On Tuesday, Statistics Canada said real gross domestic product was unchanged in the fourth quarter of 2022 after five consecutive quarters of growth.
The report shows a much grimmer economy than forecasters were expecting as higher interest rates took a more noticeable toll on the economy.
Statistics Canada’s preliminary estimate had predicted 1.6 per cent annualized growth for the quarter.
The economic slowdown in the last three months of the year came despite higher household and government spending as well as a stronger trade position for Canada.
After two quarters of record inventories, businesses accumulated less inventories in the fourth quarter, weighing significantly on real GDP growth.
Real buisness investment also declined for a third consecutive quarter as higher interest rates weakened housing investment in 2022.
In December, the economy contracted by 0.1 per cent as goods-producing industries declined.
But the report includes some silver linings for Canadians. After declining by 0.1 per cent in the third quarter, household spending bounced back by 0.5 per cent in the fourth quarter. Household disposable incomes also rose faster than their nominal spending, allowing them to save more money.

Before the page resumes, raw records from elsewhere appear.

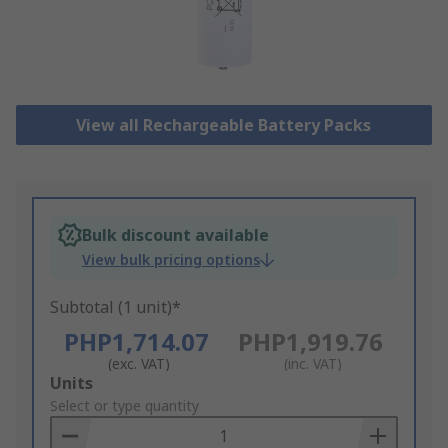
View all Rechargeable Battery Packs
Bulk discount available
View bulk pricing options
Subtotal (1 unit)*
PHP1,714.07
PHP1,919.76
(exc. VAT)
(inc. VAT)
Add
Units
to
Select or type quantity
Basket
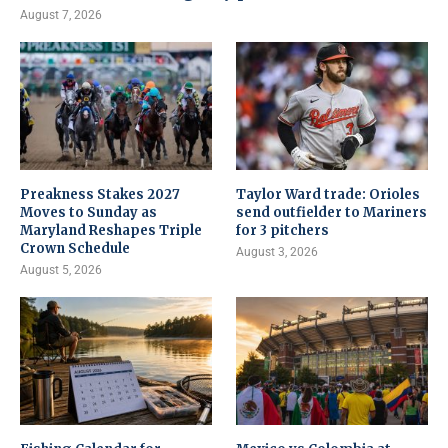
August 7, 2026
Preakness Stakes 2027
Taylor Ward trade: Orioles
Moves to Sunday as
send outfielder to Mariners
Maryland Reshapes Triple
for 3 pitchers
Crown Schedule
August 3, 2026
August 5, 2026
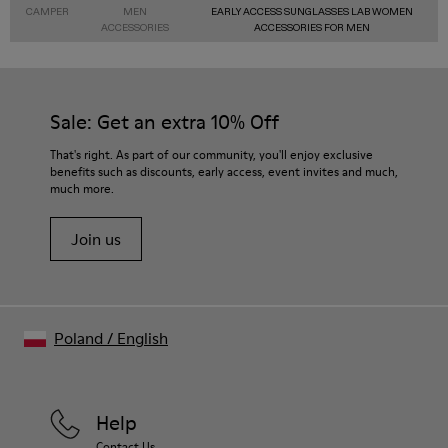
CAMPER
MEN
EARLY ACCESS SUNGLASSES LAB WOMEN
ACCESSORIES
ACCESSORIES FOR MEN
Sale: Get an extra 10% Off
That's right. As part of our community, you'll enjoy exclusive
benefits such as discounts, early access, event invites and much,
much more.
Join us
Poland
/
English
Help
Contact Us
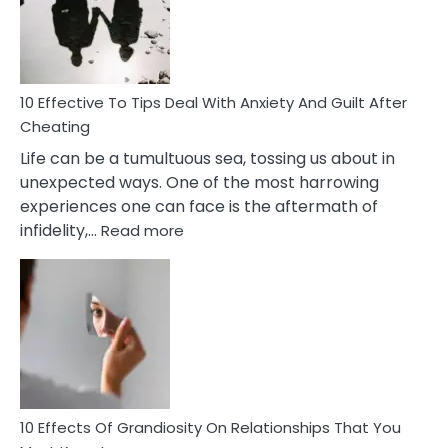
Increasing
Intimacy
In
A
Relationship
10 Effective To Tips Deal With Anxiety And Guilt After
Cheating
Life can be a tumultuous sea, tossing us about in
unexpected ways. One of the most harrowing
experiences one can face is the aftermath of
:
infidelity,…
Read more
10
Effective
To
Tips
Deal
With
Anxiety
And
Guilt
10 Effects Of Grandiosity On Relationships That You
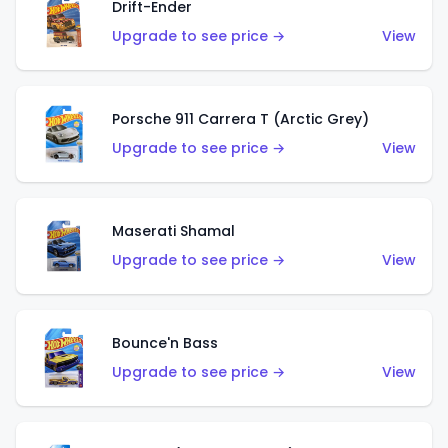
Drift-Ender
Upgrade to see price →
View
Porsche 911 Carrera T (Arctic Grey)
Upgrade to see price →
View
Maserati Shamal
Upgrade to see price →
View
Bounce'n Bass
Upgrade to see price →
View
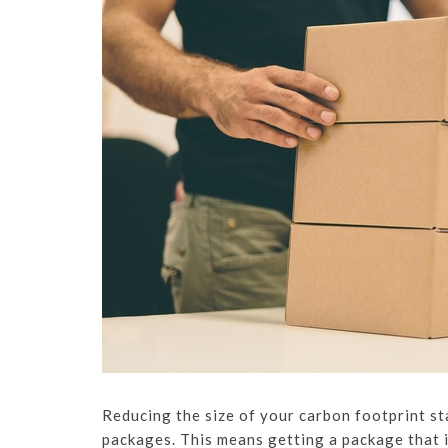
Reducing the size of your carbon footprint st
packages. This means getting a package that i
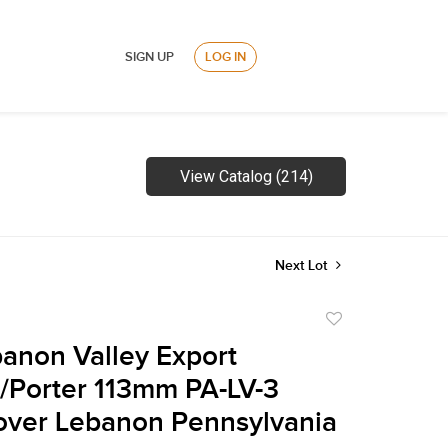
SIGN UP
LOG IN
View Catalog (214)
Next Lot
Add
to
anon Valley Export
favorite
/Porter 113mm PA-LV-3
over Lebanon Pennsylvania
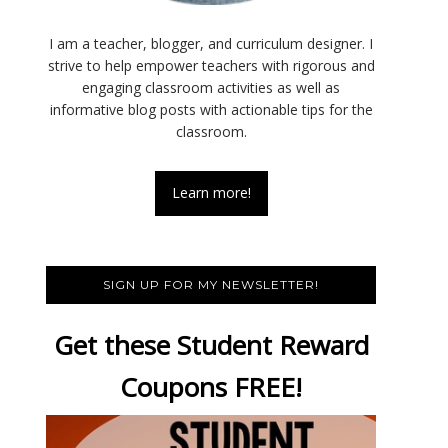
I am a teacher, blogger, and curriculum designer. I
strive to help empower teachers with rigorous and
engaging classroom activities as well as
informative blog posts with actionable tips for the
classroom.
Learn more!
SIGN UP FOR MY NEWSLETTER!
Get these Student Reward
Coupons FREE!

The federal agency says the household savings rate was six per cent in the fourth quarter, up from five per cent the previous quarter.
The report partly attributes this improvement in household finances to government benefits, including the one-time top-up to the GST tax credit and a 10 per cent increase in Old Age Security payments for seniors aged 75 years and over.
The Liberal government introduced these measures targeted at lower-income Canadians to help them cope with higher inflation.
A preliminary estimate from Statistics Canada suggests the economy bounced back in January, posting 0.3 per cent growth in real GDP.
Last month, the economy added 150,000 jobs, suggesting there’s still steam on the hiring front.
But most economists expect the Canadian economy won’t be able to avoid a recession in the first half of the year as higher interest rates dampen spending.
Since March, the Bank of Canada has raised its key interest rates from near-zero to 4.5 per cent, the highest it’s been since 2007.
The central bank contends a slowdown is necessary to bring inflation back down to its two per cent target.
After peaking at 8.1 per cent in the summer, Canada’s annual inflation rate slowed to 5.9 per cent in January.
The Bank of Canada is forecasting inflation will slow to three per cent by mid-2023 and fall back to the two per cent target next year.
It’s hoping inflation can come back down to target without a sharp economic downturn. At the same time, the central bank has stressed that returning to normal price growth is its primary focus, one that could come at the expense of a more severe economic contraction.